DelayDF = DestDF.where(col("ArrDelay")!="NA")\
                               .withColumn("DelaySeverity", when(col("ArrDelay")<=0,"1.nodelay")\
                               .when((col("ArrDelay")>0) & (col("ArrDelay")<=15),"2.acceptable")\
                               .when((col("ArrDelay")>15) & (col("ArrDelay")<=30),"3.annoying")\
                               .when((col("ArrDelay")>30) & (col("ArrDelay")<=60),"4.impactul")\
                               .otherwise("5.unacceptable"))

DelayDF.cache() 

SevereDelaysDF = DelayDF.where((col("Cancelled")==0))\
                           .where((col("DelaySeverity")!="1.nodelay") & (col("DelaySeverity")!="2.acceptable"))\
                           .withColumn("IntArrDelay", col("ArrDelay").cast(IntegerType()))\
                           .select("DelaySeverity", "IntArrDelay","RUNWAYS")\
                           .groupBy("RUNWAYS", "DelaySeverity")\
                           .agg(count("IntArrDelay").alias("NumSevereDelayedFlights"))

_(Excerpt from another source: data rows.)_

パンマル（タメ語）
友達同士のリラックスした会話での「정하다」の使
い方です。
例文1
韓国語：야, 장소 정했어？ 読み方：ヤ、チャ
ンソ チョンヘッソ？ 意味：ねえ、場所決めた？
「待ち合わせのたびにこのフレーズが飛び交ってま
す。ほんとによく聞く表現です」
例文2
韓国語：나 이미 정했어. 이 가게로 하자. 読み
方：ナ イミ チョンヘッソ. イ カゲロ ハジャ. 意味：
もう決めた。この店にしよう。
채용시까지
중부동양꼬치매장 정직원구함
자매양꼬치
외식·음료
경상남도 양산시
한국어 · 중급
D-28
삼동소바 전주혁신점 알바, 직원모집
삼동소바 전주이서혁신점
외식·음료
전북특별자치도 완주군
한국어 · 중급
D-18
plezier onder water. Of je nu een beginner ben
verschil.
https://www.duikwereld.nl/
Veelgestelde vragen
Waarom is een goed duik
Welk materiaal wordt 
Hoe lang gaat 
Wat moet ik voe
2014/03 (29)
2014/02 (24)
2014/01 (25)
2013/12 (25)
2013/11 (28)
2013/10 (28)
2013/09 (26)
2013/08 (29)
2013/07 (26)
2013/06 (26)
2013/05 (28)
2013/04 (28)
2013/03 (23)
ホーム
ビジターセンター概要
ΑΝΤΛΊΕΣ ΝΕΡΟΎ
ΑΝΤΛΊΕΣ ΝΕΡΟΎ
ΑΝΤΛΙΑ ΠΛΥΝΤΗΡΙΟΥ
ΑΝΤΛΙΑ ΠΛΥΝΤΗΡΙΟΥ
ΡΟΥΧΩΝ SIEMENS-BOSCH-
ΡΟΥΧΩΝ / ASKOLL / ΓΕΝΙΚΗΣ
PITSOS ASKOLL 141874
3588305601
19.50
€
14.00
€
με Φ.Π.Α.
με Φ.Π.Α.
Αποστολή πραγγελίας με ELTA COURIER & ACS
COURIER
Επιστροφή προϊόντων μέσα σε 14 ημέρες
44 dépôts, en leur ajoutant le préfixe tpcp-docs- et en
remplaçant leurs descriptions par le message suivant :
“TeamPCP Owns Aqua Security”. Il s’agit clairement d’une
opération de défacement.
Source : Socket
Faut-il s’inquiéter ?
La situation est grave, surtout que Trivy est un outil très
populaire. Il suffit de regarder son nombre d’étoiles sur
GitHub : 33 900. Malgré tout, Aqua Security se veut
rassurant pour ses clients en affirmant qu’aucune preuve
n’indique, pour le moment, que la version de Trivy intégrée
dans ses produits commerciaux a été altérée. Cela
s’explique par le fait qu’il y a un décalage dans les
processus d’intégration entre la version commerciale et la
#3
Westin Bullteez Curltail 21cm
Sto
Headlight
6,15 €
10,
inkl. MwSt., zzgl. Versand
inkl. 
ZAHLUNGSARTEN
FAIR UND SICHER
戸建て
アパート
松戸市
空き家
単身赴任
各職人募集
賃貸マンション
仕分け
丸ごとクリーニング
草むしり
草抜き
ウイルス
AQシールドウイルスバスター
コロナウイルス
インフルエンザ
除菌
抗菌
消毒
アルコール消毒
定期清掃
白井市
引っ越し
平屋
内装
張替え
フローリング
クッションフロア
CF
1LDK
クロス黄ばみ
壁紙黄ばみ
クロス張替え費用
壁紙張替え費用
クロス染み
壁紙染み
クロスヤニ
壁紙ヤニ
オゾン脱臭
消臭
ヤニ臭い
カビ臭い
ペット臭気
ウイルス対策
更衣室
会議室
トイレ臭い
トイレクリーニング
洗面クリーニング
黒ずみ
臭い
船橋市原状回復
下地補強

combinedDF = SevereDelaysDF.join(TotalFlightsDF, "RUNWAYS")\
                             .withColumn("SevereDelayedRatio", round(col("NumSevereDelayedFlights")/col("TotalFlights")*100,1))\
                             .orderBy(col("SevereDelayedRatio").desc())
combinedDF.cache()


combinedDF=combinedDF.groupBy("RUNWAYS")\
          .pivot("DelaySeverity")\
          .min("SevereDelayedRatio")\
          .orderBy(col("`5.unacceptable`").desc(), col("`4.impactul`").desc(), col("`3.annoying`").desc())

FinalDF= RunDF.join(combinedDF,"RUNWAYS")\
              .withColumn("Severe Delays %", col("`5.unacceptable`")+col("`4.impactul`")+col("`3.annoying`"))\
              .select('RUNWAYS', 'AVG FLIGHTS/RUNWAY',"Severe Delays %","`5.unacceptable`","`4.impactul`","`3.annoying`")\
              .orderBy(col('AVG FLIGHTS/RUNWAY').asc())

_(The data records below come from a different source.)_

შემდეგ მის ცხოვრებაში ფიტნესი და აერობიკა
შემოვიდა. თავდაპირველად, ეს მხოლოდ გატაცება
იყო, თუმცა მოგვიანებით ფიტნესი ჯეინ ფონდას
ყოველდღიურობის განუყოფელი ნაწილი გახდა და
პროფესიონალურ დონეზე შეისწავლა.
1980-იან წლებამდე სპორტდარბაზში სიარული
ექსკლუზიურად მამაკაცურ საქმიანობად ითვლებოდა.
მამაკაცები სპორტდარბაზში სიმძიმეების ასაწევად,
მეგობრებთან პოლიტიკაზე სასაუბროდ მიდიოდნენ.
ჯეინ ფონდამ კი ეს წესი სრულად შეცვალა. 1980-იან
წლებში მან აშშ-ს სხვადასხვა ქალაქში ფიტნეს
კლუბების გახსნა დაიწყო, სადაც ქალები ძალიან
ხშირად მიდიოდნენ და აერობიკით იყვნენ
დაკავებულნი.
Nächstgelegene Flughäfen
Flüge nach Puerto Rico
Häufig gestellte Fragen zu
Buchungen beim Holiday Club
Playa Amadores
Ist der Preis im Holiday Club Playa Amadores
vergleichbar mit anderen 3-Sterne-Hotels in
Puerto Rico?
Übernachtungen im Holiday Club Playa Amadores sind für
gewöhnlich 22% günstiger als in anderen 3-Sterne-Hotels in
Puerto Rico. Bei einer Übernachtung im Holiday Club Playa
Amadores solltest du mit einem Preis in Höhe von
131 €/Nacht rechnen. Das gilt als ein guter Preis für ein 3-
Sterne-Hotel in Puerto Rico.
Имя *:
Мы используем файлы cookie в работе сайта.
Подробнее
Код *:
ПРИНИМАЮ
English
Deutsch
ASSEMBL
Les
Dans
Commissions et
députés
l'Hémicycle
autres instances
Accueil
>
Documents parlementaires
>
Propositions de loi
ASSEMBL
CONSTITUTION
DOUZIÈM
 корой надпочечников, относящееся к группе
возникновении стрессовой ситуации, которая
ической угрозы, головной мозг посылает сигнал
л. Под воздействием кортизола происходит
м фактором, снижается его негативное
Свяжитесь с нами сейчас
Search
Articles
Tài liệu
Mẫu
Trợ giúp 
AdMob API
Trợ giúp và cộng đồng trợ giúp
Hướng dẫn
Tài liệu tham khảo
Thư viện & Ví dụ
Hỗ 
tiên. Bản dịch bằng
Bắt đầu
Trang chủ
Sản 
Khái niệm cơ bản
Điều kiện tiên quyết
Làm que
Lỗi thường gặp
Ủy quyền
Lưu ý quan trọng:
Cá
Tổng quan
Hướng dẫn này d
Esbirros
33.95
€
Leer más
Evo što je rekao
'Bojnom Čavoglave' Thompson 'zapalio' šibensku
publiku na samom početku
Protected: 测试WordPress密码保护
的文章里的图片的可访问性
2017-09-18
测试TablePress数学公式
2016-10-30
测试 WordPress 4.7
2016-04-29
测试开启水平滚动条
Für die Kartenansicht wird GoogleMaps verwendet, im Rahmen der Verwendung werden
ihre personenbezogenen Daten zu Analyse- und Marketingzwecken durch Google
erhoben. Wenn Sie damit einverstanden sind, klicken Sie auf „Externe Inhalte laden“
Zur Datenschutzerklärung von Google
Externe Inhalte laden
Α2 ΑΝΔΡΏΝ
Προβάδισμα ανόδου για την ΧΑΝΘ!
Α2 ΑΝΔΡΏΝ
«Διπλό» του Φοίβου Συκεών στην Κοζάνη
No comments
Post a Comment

print("Runways with % severe delayed flights by category:")
FinalDF.show()


Runways with % severe delayed flights by category:
+-------+------------------+------------------+--------------+----------+----------+
|RUNWAYS|AVG FLIGHTS/RUNWAY|   Severe Delays %|5.unacceptable|4.impactul|3.annoying|
+-------+------------------+------------------+--------------+----------+----------+
|      6|             178.8|              19.3|           4.8|       5.7|       8.8|
|      3|             342.0|              17.4|           4.1|       5.6|       7.7|
|      5|             407.8|              16.6|           4.8|       5.3|       6.5|
|      2|             431.5|18.299999999999997|           4.1|       6.0|       8.2|
|      4|             554.9|              20.5|           5.4|       6.5|       8.6|
|      1|            1185.3|22.700000000000003|           5.9|       7.7|       9.1|
+-------+------------------+------------------+--------------+----------+----------+



Any busy airport with 1-2 runways has to make those runways work as tightly as possible with little room for error. Otherwise they end up with delays.